··· Source records

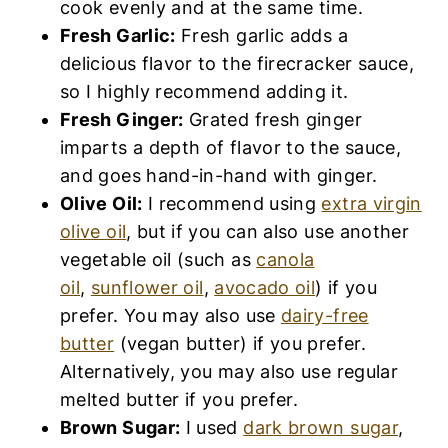
cook evenly and at the same time.
Fresh Garlic:
Fresh garlic adds a
delicious flavor to the firecracker sauce,
so I highly recommend adding it.
Fresh Ginger:
Grated fresh ginger
imparts a depth of flavor to the sauce,
and goes hand-in-hand with ginger.
Olive Oil:
I recommend using
extra virgin
olive oil
, but if you can also use another
vegetable oil (such as
canola
oil
,
sunflower oil
,
avocado oil
) if you
prefer. You may also use
dairy-free
butter
(vegan butter) if you prefer.
Alternatively, you may also use regular
melted butter if you prefer.
Brown Sugar:
I used
dark brown sugar
,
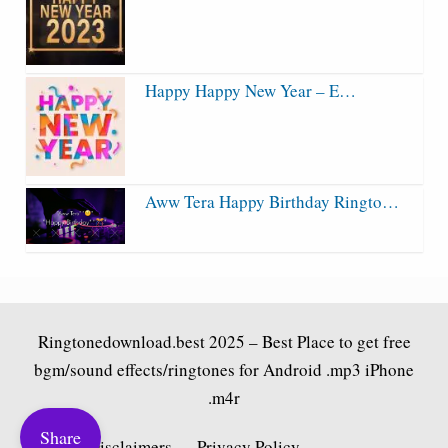
Happy Happy New Year – E…
Aww Tera Happy Birthday Ringto…
Ringtonedownload.best
2025 – Best Place to get free
bgm/sound effects/ringtones for Android .mp3 iPhone
.m4r
Share
Fair Use Disclaimers
Privacy Policy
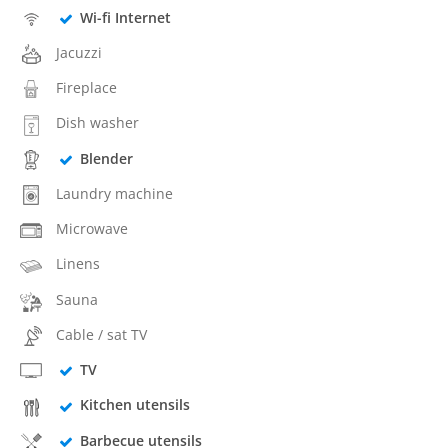
Wi-fi Internet
Jacuzzi
Fireplace
Dish washer
Blender
Laundry machine
Microwave
Linens
Sauna
Cable / sat TV
TV
Kitchen utensils
Barbecue utensils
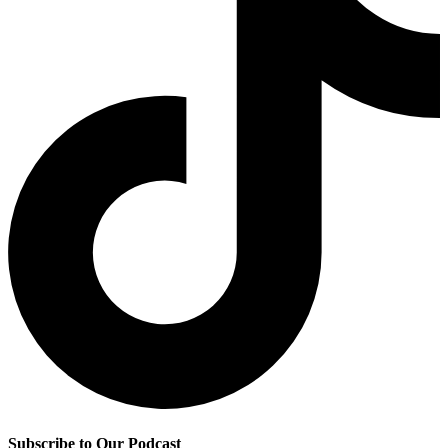
Subscribe to Our Podcast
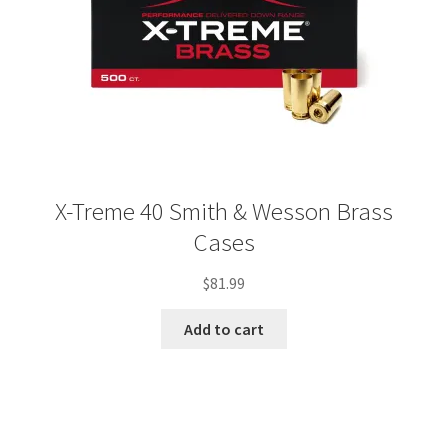
X-Treme 40 Smith & Wesson Brass
Cases
$
81.99
Add to cart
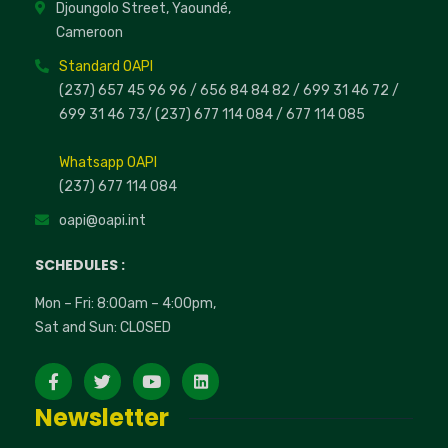
Djoungolo Street, Yaoundé,
Cameroon
Standard OAPI
(237) 657 45 96 96 /
656 84 84 82
/ 699 31 46 72
/
699 31 46 73
/
(237) 677 114 084 /
677 114 085
Whatsapp OAPI
(237) 677 114 084
oapi@oapi.int
SCHEDULES :
Mon – Fri: 8:00am – 4:00pm,
Sat and Sun: CLOSED
Newsletter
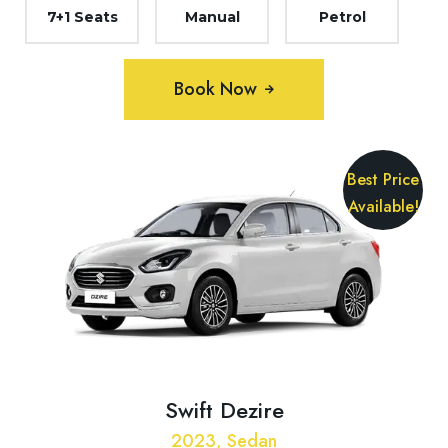
7+1 Seats
Manual
Petrol
Book Now
Best Price
Available!
Swift Dezire
2023, Sedan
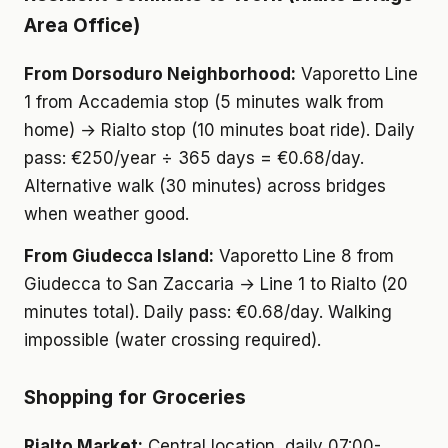
Area Office)
From Dorsoduro Neighborhood:
Vaporetto Line
1 from Accademia stop (5 minutes walk from
home) → Rialto stop (10 minutes boat ride). Daily
pass: €250/year ÷ 365 days = €0.68/day.
Alternative walk (30 minutes) across bridges
when weather good.
From Giudecca Island:
Vaporetto Line 8 from
Giudecca to San Zaccaria → Line 1 to Rialto (20
minutes total). Daily pass: €0.68/day. Walking
impossible (water crossing required).
Shopping for Groceries
Rialto Market:
Central location, daily 07:00-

······

Copy every line from the records above that contains the word "minutes".

### Response
1 from Accademia stop (5 minutes walk from
home) → Rialto stop (10 minutes boat ride). Daily
Alternative walk (30 minutes) across bridges
minutes total). Daily pass: €0.68/day. Walking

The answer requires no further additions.